Reproduce the records that follow exactly as they appear.

(Document structure recognition data)
━━━━━━━━━━━━━━━━━━━━━━━━━━━━━━

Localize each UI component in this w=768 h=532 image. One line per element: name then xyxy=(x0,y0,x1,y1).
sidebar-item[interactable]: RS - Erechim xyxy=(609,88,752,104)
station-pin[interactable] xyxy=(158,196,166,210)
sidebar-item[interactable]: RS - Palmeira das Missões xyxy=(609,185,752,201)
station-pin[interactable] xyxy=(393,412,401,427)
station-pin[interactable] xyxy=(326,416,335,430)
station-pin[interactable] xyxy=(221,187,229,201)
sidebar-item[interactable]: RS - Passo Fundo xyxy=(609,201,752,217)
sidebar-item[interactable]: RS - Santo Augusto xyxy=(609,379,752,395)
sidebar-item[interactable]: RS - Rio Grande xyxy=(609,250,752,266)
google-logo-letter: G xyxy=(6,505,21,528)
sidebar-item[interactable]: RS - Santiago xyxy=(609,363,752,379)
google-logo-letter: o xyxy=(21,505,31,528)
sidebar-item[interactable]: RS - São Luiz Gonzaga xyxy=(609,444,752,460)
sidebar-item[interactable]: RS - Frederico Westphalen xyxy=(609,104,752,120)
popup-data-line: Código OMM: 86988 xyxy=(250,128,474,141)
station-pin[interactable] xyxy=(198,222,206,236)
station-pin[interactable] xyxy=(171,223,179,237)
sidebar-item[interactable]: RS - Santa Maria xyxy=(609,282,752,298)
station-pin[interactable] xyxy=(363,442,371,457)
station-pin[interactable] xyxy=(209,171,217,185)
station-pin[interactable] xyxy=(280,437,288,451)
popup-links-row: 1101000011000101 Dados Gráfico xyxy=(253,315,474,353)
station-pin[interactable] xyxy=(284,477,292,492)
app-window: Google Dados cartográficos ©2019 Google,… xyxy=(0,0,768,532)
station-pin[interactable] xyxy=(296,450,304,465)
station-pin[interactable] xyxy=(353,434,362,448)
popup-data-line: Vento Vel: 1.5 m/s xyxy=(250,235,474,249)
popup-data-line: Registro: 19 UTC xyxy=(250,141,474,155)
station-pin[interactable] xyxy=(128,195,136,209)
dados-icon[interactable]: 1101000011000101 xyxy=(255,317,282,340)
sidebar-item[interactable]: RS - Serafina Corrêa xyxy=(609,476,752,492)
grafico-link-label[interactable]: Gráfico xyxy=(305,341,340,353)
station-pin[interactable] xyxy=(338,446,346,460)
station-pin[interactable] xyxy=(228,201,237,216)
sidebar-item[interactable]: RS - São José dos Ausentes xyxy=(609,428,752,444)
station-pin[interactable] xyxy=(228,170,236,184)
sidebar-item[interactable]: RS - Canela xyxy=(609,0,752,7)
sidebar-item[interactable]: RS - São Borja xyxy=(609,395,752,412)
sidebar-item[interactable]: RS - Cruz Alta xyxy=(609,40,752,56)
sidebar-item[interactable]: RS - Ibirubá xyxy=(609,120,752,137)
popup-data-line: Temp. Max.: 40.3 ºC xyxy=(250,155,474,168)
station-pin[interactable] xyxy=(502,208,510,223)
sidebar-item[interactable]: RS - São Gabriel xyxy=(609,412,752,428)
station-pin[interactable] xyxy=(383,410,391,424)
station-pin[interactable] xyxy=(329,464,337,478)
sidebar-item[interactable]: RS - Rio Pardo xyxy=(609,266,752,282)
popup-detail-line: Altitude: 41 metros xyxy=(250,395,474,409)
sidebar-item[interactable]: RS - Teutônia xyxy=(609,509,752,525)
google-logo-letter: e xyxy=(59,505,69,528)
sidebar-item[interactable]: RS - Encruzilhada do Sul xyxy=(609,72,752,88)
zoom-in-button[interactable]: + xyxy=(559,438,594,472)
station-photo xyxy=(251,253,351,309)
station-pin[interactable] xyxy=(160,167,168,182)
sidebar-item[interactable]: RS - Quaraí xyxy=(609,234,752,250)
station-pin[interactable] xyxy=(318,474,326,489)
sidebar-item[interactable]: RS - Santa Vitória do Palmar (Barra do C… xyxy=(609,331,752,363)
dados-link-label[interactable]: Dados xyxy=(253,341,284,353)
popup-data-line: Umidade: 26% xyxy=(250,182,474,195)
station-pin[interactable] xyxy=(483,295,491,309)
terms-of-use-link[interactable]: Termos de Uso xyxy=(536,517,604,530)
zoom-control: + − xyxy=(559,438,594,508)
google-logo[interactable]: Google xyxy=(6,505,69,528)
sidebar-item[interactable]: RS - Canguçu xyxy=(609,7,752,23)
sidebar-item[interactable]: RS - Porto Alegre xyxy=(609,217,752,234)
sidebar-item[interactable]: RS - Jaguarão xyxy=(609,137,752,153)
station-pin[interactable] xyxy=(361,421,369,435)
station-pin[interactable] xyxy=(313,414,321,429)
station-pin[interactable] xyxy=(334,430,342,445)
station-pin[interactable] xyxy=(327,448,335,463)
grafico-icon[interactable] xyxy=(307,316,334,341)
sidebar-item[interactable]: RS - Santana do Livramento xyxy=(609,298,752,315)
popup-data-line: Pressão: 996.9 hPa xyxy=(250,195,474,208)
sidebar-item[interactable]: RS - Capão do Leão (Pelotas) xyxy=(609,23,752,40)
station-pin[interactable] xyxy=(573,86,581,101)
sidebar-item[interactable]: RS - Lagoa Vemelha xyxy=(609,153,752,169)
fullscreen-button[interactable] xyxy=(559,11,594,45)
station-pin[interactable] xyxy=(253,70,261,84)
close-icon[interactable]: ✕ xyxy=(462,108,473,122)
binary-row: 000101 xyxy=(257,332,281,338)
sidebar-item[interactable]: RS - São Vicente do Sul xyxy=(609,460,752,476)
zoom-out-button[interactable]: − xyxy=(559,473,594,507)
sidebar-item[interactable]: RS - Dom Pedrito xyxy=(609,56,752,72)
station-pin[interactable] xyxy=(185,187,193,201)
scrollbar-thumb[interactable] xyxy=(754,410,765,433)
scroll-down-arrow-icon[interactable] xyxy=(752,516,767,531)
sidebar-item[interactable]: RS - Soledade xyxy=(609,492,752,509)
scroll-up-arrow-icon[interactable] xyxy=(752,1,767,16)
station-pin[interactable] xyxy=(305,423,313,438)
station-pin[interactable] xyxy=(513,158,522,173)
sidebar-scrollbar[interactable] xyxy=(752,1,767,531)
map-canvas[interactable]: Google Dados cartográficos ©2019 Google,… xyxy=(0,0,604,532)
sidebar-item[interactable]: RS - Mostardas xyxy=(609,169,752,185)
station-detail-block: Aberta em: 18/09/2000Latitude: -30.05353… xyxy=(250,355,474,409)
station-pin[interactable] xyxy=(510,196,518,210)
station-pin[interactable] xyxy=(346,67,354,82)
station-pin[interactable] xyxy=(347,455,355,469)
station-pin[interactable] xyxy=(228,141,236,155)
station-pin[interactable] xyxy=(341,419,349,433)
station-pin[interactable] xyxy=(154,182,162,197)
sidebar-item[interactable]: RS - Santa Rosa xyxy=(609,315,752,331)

━━━━━━━━━━━━━━━━━━━━━━━━━━━━━━

▶ **SOLVED EXERCISE**
Localize each UI component in this w=768 h=532 image. One line per element: name then xyxy=(x0,y0,x1,y1).
sidebar-item[interactable]: RS - Erechim xyxy=(609,88,752,104)
station-pin[interactable] xyxy=(158,196,166,210)
sidebar-item[interactable]: RS - Palmeira das Missões xyxy=(609,185,752,201)
station-pin[interactable] xyxy=(393,412,401,427)
station-pin[interactable] xyxy=(326,416,335,430)
station-pin[interactable] xyxy=(221,187,229,201)
sidebar-item[interactable]: RS - Passo Fundo xyxy=(609,201,752,217)
sidebar-item[interactable]: RS - Santo Augusto xyxy=(609,379,752,395)
sidebar-item[interactable]: RS - Rio Grande xyxy=(609,250,752,266)
google-logo-letter: G xyxy=(6,505,21,528)
sidebar-item[interactable]: RS - Santiago xyxy=(609,363,752,379)
google-logo-letter: o xyxy=(21,505,31,528)
sidebar-item[interactable]: RS - São Luiz Gonzaga xyxy=(609,444,752,460)
sidebar-item[interactable]: RS - Frederico Westphalen xyxy=(609,104,752,120)
popup-data-line: Código OMM: 86988 xyxy=(250,128,474,141)
station-pin[interactable] xyxy=(198,222,206,236)
station-pin[interactable] xyxy=(171,223,179,237)
sidebar-item[interactable]: RS - Santa Maria xyxy=(609,282,752,298)
station-pin[interactable] xyxy=(363,442,371,457)
station-pin[interactable] xyxy=(209,171,217,185)
station-pin[interactable] xyxy=(280,437,288,451)
popup-links-row: 1101000011000101 Dados Gráfico xyxy=(253,315,474,353)
station-pin[interactable] xyxy=(284,477,292,492)
app-window: Google Dados cartográficos ©2019 Google,… xyxy=(0,0,768,532)
station-pin[interactable] xyxy=(296,450,304,465)
station-pin[interactable] xyxy=(353,434,362,448)
popup-data-line: Vento Vel: 1.5 m/s xyxy=(250,235,474,249)
popup-data-line: Registro: 19 UTC xyxy=(250,141,474,155)
station-pin[interactable] xyxy=(128,195,136,209)
dados-icon[interactable]: 1101000011000101 xyxy=(255,317,282,340)
sidebar-item[interactable]: RS - Serafina Corrêa xyxy=(609,476,752,492)
grafico-link-label[interactable]: Gráfico xyxy=(305,341,340,353)
station-pin[interactable] xyxy=(338,446,346,460)
station-pin[interactable] xyxy=(228,201,237,216)
sidebar-item[interactable]: RS - São José dos Ausentes xyxy=(609,428,752,444)
station-pin[interactable] xyxy=(228,170,236,184)
sidebar-item[interactable]: RS - Canela xyxy=(609,0,752,7)
sidebar-item[interactable]: RS - São Borja xyxy=(609,395,752,412)
sidebar-item[interactable]: RS - Cruz Alta xyxy=(609,40,752,56)
sidebar-item[interactable]: RS - Ibirubá xyxy=(609,120,752,137)
popup-data-line: Temp. Max.: 40.3 ºC xyxy=(250,155,474,168)
station-pin[interactable] xyxy=(502,208,510,223)
sidebar-item[interactable]: RS - São Gabriel xyxy=(609,412,752,428)
station-pin[interactable] xyxy=(383,410,391,424)
station-pin[interactable] xyxy=(329,464,337,478)
sidebar-item[interactable]: RS - Rio Pardo xyxy=(609,266,752,282)
popup-detail-line: Altitude: 41 metros xyxy=(250,395,474,409)
sidebar-item[interactable]: RS - Teutônia xyxy=(609,509,752,525)
google-logo-letter: e xyxy=(59,505,69,528)
sidebar-item[interactable]: RS - Encruzilhada do Sul xyxy=(609,72,752,88)
zoom-in-button[interactable]: + xyxy=(559,438,594,472)
station-photo xyxy=(251,253,351,309)
station-pin[interactable] xyxy=(160,167,168,182)
sidebar-item[interactable]: RS - Quaraí xyxy=(609,234,752,250)
station-pin[interactable] xyxy=(318,474,326,489)
sidebar-item[interactable]: RS - Santa Vitória do Palmar (Barra do C… xyxy=(609,331,752,363)
dados-link-label[interactable]: Dados xyxy=(253,341,284,353)
popup-data-line: Umidade: 26% xyxy=(250,182,474,195)
station-pin[interactable] xyxy=(483,295,491,309)
terms-of-use-link[interactable]: Termos de Uso xyxy=(536,517,604,530)
zoom-control: + − xyxy=(559,438,594,508)
google-logo[interactable]: Google xyxy=(6,505,69,528)
sidebar-item[interactable]: RS - Canguçu xyxy=(609,7,752,23)
sidebar-item[interactable]: RS - Porto Alegre xyxy=(609,217,752,234)
sidebar-item[interactable]: RS - Jaguarão xyxy=(609,137,752,153)
station-pin[interactable] xyxy=(361,421,369,435)
station-pin[interactable] xyxy=(313,414,321,429)
station-pin[interactable] xyxy=(334,430,342,445)
station-pin[interactable] xyxy=(327,448,335,463)
grafico-icon[interactable] xyxy=(307,316,334,341)
sidebar-item[interactable]: RS - Santana do Livramento xyxy=(609,298,752,315)
popup-data-line: Pressão: 996.9 hPa xyxy=(250,195,474,208)
sidebar-item[interactable]: RS - Capão do Leão (Pelotas) xyxy=(609,23,752,40)
station-pin[interactable] xyxy=(573,86,581,101)
sidebar-item[interactable]: RS - Lagoa Vemelha xyxy=(609,153,752,169)
fullscreen-button[interactable] xyxy=(559,11,594,45)
station-pin[interactable] xyxy=(253,70,261,84)
close-icon[interactable]: ✕ xyxy=(462,108,473,122)
binary-row: 000101 xyxy=(257,332,281,338)
sidebar-item[interactable]: RS - São Vicente do Sul xyxy=(609,460,752,476)
zoom-out-button[interactable]: − xyxy=(559,473,594,507)
sidebar-item[interactable]: RS - Dom Pedrito xyxy=(609,56,752,72)
station-pin[interactable] xyxy=(185,187,193,201)
scrollbar-thumb[interactable] xyxy=(754,410,765,433)
scroll-down-arrow-icon[interactable] xyxy=(752,516,767,531)
sidebar-item[interactable]: RS - Soledade xyxy=(609,492,752,509)
scroll-up-arrow-icon[interactable] xyxy=(752,1,767,16)
station-pin[interactable] xyxy=(305,423,313,438)
station-pin[interactable] xyxy=(513,158,522,173)
sidebar-scrollbar[interactable] xyxy=(752,1,767,531)
map-canvas[interactable]: Google Dados cartográficos ©2019 Google,… xyxy=(0,0,604,532)
sidebar-item[interactable]: RS - Mostardas xyxy=(609,169,752,185)
station-detail-block: Aberta em: 18/09/2000Latitude: -30.05353… xyxy=(250,355,474,409)
station-pin[interactable] xyxy=(510,196,518,210)
station-pin[interactable] xyxy=(346,67,354,82)
station-pin[interactable] xyxy=(347,455,355,469)
station-pin[interactable] xyxy=(228,141,236,155)
station-pin[interactable] xyxy=(341,419,349,433)
station-pin[interactable] xyxy=(154,182,162,197)
sidebar-item[interactable]: RS - Santa Rosa xyxy=(609,315,752,331)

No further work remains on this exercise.